Root cause analysis: significantly elevated error rates on 2019‑07‑10

vjagrawal1984|6 years ago

In the face of so many outages from big companies, I wonder how Visa/MasterCard is so resilient.

Is it because they are over the curve and don't make "any" changes to their system. As opposed to other companies, we are still maturing?

wallflower|6 years ago

Mainframes.

> Visa, for example, uses the mainframe to process billions of credit and debit card payments every year.

> According to some estimates, up to $3 trillion in daily commerce flows through mainframes.

https://www.share.org/blog/mainframe-matters-how-mainframes-...

https://blog.syncsort.com/2018/06/mainframe/9-mainframe-stat...

https://www.ibm.com/it-infrastructure/servers/mainframes

londons_explore|6 years ago

Both have had plenty of downtime:

https://www.ft.com/content/1fd2a066-860f-11e8-a29d-73e3d4545...

I suspect they sometimes 'fail open' (ie. allow all payments through and reconcile later) too.

jasonjei|6 years ago

That’s a great point. In spite of technical changes such as Apple Pay/Android Pay, chip cards, and so on, I can never recall an instance when I was unable to use a credit card globally.
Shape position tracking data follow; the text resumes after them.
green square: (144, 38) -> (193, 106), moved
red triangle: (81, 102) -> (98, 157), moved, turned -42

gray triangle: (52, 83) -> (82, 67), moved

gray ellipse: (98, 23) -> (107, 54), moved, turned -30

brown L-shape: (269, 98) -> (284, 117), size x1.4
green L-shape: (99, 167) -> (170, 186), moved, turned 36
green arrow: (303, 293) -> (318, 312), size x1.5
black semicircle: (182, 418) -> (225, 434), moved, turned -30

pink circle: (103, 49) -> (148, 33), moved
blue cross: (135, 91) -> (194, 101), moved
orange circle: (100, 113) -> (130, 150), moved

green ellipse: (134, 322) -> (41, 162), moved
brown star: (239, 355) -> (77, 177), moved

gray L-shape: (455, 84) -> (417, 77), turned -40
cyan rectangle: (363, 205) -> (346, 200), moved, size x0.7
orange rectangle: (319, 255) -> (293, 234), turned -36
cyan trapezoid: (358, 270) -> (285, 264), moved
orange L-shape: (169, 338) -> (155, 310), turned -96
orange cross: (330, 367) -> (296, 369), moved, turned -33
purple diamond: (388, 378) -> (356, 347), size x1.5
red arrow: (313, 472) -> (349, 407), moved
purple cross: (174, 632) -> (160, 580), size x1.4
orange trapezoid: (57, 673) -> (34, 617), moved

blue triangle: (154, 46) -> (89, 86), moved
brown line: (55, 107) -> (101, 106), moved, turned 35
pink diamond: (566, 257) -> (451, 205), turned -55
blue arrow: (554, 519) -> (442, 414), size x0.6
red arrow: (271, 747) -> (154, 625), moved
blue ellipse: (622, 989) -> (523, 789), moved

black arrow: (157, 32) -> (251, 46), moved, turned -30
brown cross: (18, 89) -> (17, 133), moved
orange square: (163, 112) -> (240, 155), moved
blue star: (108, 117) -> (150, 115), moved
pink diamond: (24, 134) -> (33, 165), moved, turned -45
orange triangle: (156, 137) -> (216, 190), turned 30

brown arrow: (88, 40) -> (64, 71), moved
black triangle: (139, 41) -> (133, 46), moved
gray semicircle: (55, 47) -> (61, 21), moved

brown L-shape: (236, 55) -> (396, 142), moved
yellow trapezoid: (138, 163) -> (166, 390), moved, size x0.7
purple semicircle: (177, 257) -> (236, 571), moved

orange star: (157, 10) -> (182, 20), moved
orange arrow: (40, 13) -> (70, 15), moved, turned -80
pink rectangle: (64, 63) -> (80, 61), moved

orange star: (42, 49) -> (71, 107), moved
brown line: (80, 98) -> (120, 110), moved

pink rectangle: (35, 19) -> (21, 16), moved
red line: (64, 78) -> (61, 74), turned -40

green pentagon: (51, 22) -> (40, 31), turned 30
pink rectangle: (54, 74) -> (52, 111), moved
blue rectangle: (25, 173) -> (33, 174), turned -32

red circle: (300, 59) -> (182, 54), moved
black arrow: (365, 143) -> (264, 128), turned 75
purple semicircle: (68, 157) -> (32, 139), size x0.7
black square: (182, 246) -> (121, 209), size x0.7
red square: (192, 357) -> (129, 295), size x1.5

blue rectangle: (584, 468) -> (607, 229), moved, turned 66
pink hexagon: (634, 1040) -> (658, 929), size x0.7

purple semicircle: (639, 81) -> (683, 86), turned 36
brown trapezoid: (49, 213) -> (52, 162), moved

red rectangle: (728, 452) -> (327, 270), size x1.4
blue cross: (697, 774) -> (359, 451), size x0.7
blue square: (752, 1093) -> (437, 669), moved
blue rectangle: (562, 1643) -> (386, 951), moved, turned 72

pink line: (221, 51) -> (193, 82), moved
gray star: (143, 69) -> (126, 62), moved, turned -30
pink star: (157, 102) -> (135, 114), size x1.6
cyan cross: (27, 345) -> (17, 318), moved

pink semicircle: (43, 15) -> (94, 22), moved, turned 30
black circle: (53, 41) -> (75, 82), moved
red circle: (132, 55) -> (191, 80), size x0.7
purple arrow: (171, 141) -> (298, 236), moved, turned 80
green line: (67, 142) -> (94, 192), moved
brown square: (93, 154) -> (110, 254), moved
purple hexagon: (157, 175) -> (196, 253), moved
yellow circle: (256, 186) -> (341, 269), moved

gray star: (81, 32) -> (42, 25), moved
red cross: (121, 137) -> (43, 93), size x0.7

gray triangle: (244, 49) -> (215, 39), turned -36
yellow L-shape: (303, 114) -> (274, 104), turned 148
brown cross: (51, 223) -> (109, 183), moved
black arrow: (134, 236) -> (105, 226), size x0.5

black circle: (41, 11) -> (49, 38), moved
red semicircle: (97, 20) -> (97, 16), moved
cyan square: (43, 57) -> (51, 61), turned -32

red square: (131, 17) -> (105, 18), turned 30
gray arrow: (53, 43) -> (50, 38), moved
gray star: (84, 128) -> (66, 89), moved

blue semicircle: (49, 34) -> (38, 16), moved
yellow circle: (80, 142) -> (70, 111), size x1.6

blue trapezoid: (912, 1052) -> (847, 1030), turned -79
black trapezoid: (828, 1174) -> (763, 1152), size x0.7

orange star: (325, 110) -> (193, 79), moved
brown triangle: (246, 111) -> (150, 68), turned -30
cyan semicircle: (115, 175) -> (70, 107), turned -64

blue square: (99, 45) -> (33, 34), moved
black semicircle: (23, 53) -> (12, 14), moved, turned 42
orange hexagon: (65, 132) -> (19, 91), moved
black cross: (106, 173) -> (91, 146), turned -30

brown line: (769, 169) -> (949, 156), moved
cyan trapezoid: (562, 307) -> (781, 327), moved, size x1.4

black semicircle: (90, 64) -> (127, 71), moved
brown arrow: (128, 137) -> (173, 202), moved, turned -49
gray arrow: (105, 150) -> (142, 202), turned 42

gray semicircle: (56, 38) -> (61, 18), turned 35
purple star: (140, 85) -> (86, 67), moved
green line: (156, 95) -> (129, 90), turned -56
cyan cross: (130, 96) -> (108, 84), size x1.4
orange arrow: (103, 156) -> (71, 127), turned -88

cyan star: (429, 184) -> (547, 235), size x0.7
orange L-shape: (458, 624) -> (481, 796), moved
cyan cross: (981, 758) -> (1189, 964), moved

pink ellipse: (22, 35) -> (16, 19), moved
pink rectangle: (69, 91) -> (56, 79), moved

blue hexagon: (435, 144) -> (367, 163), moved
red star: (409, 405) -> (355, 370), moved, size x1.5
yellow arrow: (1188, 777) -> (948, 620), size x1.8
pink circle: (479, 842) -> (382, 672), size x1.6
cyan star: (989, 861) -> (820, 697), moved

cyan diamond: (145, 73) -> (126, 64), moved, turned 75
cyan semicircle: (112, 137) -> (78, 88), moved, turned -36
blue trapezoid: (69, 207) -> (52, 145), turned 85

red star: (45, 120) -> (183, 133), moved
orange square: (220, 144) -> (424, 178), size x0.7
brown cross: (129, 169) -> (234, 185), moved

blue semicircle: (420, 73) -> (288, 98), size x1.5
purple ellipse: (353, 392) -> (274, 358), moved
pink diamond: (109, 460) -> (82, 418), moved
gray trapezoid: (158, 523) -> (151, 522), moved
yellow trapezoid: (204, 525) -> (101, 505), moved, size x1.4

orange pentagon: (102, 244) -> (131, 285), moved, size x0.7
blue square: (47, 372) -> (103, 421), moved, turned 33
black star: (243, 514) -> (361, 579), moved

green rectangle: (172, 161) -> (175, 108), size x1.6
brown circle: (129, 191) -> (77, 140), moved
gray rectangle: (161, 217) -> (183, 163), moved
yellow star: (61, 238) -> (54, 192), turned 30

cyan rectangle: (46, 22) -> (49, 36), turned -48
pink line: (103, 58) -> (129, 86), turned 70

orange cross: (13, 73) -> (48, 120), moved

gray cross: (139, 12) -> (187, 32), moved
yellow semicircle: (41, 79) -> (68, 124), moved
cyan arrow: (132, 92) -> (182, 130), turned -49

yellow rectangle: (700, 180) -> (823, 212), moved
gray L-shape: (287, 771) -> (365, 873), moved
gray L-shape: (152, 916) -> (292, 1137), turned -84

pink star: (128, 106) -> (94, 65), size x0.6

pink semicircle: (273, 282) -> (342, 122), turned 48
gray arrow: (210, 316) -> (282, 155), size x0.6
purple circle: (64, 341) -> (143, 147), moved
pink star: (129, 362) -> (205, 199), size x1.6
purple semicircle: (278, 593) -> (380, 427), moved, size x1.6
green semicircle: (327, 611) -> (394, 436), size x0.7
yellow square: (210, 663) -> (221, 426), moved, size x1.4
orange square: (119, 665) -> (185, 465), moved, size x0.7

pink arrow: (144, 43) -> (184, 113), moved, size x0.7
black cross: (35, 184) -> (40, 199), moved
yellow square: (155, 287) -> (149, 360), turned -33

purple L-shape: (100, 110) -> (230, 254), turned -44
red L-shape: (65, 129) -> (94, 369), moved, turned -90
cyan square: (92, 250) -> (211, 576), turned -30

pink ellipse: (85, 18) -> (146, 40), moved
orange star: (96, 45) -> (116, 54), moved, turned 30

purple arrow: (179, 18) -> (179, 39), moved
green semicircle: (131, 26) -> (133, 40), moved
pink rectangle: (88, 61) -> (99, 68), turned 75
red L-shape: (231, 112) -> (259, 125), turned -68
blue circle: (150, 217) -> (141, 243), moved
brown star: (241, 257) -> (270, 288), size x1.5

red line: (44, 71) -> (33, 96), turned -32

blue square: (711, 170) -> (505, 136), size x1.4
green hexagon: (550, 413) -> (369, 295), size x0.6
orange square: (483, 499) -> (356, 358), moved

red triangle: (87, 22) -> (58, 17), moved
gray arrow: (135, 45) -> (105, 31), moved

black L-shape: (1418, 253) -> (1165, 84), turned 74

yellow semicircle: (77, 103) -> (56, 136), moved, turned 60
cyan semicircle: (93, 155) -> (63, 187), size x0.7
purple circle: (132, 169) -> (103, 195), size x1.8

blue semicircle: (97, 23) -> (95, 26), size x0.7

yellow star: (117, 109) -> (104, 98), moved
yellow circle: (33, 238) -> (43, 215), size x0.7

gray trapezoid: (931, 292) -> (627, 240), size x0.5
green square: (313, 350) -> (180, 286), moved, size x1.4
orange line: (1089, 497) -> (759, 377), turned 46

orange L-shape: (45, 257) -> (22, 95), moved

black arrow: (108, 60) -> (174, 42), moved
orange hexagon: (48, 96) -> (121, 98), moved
It seems most failures to running a credit card are pretty localized, too, and never at the interchange level...

Thaxll|6 years ago

They're also much simpler and the system behind payment solution didn't changed that much in the last 10 years.

segmondy|6 years ago

They are not, they go down quite often. lol.

ssalazars|6 years ago

[2019-07-10 20:13 UTC] During our investigation into the root cause of the first event, we identified a code path likely causing the bug in a new minor version of the database’s election protocol. [2019-07-10 20:42 UTC] We rolled back to a previous minor version of the election protocol and monitored the rollout.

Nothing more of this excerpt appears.